[Start of section]

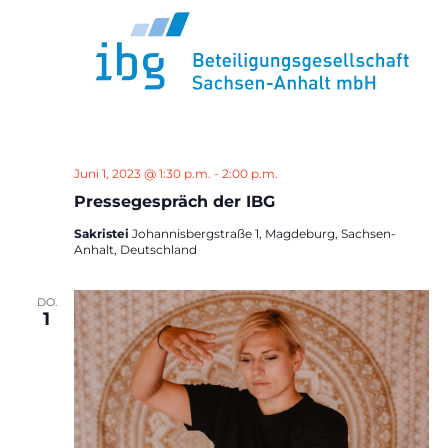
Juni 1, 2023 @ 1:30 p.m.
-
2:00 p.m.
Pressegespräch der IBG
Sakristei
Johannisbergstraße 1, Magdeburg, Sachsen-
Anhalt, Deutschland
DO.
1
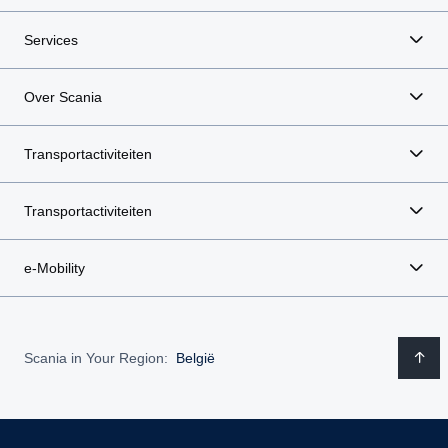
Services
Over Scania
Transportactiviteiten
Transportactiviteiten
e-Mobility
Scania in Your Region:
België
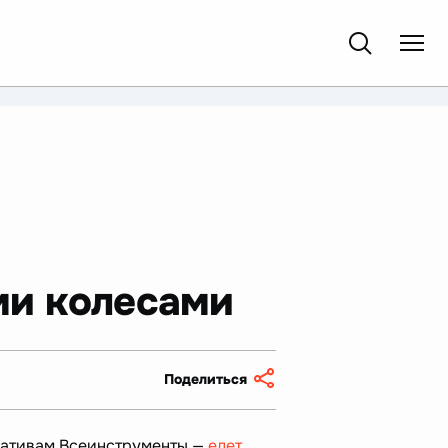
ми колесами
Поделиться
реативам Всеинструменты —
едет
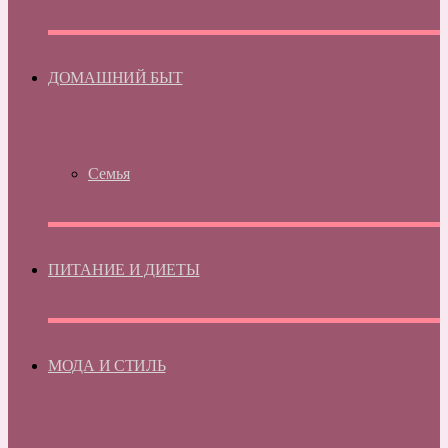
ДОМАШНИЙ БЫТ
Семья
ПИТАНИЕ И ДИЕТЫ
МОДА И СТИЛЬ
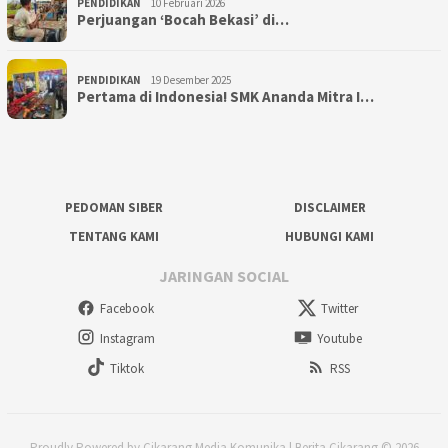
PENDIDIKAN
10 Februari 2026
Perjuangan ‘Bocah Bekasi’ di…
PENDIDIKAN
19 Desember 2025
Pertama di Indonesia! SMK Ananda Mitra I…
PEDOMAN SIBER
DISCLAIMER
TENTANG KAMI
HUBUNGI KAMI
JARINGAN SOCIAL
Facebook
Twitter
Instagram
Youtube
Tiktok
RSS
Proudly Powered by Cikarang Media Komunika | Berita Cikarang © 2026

[End of section]
[Start of section]

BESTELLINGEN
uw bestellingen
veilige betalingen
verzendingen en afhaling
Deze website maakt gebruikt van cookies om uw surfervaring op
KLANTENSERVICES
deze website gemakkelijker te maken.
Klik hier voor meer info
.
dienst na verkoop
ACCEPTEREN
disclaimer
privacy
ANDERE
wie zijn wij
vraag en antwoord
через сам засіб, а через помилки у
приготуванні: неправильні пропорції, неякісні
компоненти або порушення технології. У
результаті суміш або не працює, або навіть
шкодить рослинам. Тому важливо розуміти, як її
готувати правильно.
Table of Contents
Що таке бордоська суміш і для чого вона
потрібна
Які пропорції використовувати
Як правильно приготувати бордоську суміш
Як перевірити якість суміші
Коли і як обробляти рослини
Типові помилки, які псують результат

[End of section]

■ EXERCISE
Using the listing above, copy exactly the line that contains "Які пропорції використовувати", the line that contains "Типові помилки, які псують результат", and each line that falls between them.

■ OUTPUT FOR THIS TASK
Які пропорції використовувати
Як правильно приготувати бордоську суміш
Як перевірити якість суміші
Коли і як обробляти рослини
Типові помилки, які псують результат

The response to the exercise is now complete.